2021 ISL Playoffs Match 3 Preview: Diluted, Titans’ Finals Hopes Slipping Away

#1 Energy Standard faces #4 Toronto Titans, #6 the Aqua Centurions, and #7 the DC Trident. This is a crucial match for Toronto–perhaps their most important. Current photo via Mike Lewis/Ola Vista Photography

Thursday, November 18th – Friday, November 19th
8:00 pm – 10:00 pm local time; 1:00 pm – 3:00 pm EST
Pieter van den Hoogenband Zwemstadion, Eindhoven, Netherlands
Short Course Meters (25m – SCM) Format
ISL Season 3 Schedules, Start Times, & More
Teams Competing: Energy Standard, Toronto Titans, Aqua Centurions, DC Trident

If you’re cheering for the Toronto Titans to make the 2021 ISL League Final, this match should have you on pins and needles.

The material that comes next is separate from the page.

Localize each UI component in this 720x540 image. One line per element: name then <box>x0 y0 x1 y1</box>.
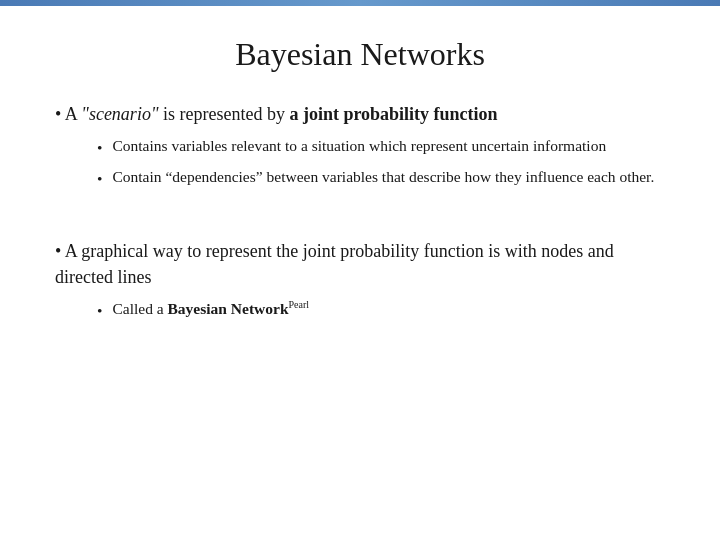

Throughout the regular season, the fourth spot in the Season 3 Final seemed as though it was up for grabs between the LA Current and the Toronto Titans. The Titans opened the season strong, only losing by 5 points to Energy Standard in the first match in Naples. Throughout the regular season, the Titans appeared to have a legitimate shot to bump LA from the top-4 and sneak into the Final. However, following a 3rd-place finish last week, which also led to a 1st-place finish by LA, Toronto’s chances of making the final are slipping away.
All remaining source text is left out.